- AIM OF THE TASK
What is needed is an exact copy of the lines from the line holding "INPUT: image. TARGET: <item>inferior" through the end of the material, with no other lines and no pictures.
□ □ □ □
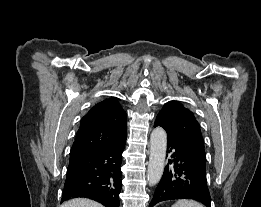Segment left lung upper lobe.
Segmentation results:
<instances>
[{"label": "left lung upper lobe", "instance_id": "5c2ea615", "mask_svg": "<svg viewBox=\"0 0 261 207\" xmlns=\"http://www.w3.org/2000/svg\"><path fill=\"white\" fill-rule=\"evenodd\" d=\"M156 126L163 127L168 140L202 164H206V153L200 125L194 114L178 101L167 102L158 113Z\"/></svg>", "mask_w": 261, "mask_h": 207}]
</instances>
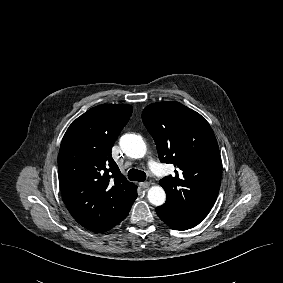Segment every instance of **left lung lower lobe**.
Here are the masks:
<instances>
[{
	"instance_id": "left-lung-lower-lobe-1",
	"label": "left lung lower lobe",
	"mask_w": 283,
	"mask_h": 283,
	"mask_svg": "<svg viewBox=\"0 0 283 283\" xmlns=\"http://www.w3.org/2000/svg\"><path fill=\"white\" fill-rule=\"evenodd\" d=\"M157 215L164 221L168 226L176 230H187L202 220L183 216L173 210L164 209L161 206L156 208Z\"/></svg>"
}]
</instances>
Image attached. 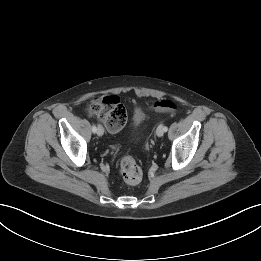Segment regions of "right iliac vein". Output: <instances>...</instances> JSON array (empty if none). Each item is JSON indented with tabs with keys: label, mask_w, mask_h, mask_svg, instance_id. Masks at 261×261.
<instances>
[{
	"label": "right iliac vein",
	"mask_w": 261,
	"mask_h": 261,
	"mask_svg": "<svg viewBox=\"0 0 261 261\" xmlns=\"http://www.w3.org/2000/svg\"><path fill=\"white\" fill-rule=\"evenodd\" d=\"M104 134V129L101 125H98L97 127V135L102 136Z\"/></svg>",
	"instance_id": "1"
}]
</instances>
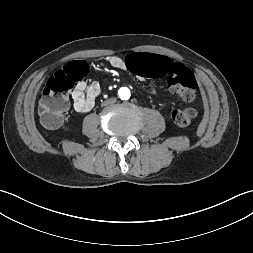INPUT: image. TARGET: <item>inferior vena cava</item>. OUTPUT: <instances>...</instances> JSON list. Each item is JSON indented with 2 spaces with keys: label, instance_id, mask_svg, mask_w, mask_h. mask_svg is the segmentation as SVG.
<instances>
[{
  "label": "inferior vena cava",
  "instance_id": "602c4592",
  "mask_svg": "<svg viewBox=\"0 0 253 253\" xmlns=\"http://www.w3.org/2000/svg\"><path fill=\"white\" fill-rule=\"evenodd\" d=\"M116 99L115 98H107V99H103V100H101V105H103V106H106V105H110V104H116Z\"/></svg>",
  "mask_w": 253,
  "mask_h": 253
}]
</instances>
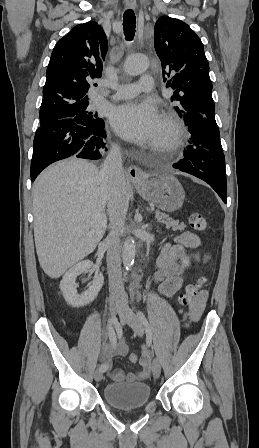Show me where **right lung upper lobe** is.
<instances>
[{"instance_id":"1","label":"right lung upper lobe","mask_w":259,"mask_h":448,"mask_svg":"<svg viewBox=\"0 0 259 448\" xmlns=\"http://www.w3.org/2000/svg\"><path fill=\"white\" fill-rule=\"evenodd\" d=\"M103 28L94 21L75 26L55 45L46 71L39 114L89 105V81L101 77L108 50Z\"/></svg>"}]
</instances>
□ □ □ □
- TASK ANSWER
INPUT: image. TARGET: <item>inferior vena cava</item>. OUTPUT: <instances>...</instances> JSON list. Each item is JSON indented with 2 spaces with keys: label, instance_id, mask_svg, mask_w, mask_h. mask_svg is the segmentation as SVG.
<instances>
[{
  "label": "inferior vena cava",
  "instance_id": "602c4592",
  "mask_svg": "<svg viewBox=\"0 0 253 253\" xmlns=\"http://www.w3.org/2000/svg\"><path fill=\"white\" fill-rule=\"evenodd\" d=\"M116 99L115 98H107V99H103V100H101V105H103V106H106V105H110V104H116Z\"/></svg>",
  "mask_w": 253,
  "mask_h": 253
}]
</instances>
Show me where **right lung upper lobe** is.
<instances>
[{"instance_id":"1","label":"right lung upper lobe","mask_w":259,"mask_h":448,"mask_svg":"<svg viewBox=\"0 0 259 448\" xmlns=\"http://www.w3.org/2000/svg\"><path fill=\"white\" fill-rule=\"evenodd\" d=\"M103 28L94 21L75 26L55 45L46 71L39 114L89 105V81L101 77L108 50Z\"/></svg>"}]
</instances>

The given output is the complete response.